▶ _EXTRACTED DATA_:
════════════════════
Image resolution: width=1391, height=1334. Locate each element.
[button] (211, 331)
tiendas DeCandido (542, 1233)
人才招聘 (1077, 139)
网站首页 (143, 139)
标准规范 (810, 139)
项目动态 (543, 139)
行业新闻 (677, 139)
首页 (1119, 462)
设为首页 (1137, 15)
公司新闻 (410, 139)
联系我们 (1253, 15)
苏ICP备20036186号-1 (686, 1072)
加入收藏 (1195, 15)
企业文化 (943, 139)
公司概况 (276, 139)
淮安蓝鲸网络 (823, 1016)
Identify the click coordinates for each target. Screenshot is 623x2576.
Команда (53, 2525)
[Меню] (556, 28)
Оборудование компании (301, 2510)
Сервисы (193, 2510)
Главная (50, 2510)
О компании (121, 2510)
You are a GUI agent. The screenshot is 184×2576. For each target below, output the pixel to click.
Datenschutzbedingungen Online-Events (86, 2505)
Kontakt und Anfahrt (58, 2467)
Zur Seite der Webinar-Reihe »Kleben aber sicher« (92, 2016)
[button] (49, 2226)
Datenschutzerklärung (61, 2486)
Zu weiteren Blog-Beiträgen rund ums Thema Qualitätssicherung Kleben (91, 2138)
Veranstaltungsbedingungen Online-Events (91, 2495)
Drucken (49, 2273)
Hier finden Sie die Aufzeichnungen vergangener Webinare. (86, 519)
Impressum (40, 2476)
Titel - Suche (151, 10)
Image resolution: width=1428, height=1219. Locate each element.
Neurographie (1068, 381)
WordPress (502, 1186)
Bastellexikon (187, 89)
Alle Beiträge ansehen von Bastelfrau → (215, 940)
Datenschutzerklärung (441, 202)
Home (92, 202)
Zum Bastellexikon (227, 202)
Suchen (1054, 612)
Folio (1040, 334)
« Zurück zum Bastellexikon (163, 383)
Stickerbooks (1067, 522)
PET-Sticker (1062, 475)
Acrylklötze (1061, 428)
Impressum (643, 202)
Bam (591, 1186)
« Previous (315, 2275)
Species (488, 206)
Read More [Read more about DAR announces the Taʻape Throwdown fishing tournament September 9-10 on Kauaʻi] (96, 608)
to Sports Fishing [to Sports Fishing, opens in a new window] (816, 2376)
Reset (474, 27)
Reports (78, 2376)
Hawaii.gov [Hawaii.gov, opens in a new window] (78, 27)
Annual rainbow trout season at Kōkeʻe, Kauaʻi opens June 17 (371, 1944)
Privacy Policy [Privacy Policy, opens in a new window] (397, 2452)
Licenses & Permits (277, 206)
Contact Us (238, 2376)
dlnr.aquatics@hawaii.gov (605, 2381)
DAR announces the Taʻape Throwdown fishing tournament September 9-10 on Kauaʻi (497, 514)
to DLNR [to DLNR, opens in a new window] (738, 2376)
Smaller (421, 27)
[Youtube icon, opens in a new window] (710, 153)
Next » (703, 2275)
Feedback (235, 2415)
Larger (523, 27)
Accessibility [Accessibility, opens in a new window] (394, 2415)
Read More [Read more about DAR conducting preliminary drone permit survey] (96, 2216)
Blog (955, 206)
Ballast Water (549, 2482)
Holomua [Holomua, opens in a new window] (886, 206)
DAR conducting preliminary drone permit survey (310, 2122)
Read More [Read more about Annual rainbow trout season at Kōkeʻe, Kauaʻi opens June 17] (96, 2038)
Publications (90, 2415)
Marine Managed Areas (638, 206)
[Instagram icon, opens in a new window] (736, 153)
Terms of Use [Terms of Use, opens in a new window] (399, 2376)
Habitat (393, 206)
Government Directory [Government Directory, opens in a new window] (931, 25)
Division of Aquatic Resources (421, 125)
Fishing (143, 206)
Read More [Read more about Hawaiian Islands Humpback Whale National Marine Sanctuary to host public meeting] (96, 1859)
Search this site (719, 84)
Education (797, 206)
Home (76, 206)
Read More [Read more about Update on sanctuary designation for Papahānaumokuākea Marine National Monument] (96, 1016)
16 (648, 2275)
════════════════════
▶ _WHAT THE TASK ASKS_: In the records above, collect each line with "Kōkeʻe".

▶ _RESPONSE AREA_:
Annual rainbow trout season at Kōkeʻe, Kauaʻi opens June 17 (371, 1944)
Read More [Read more about Annual rainbow trout season at Kōkeʻe, Kauaʻi opens June 17] (96, 2038)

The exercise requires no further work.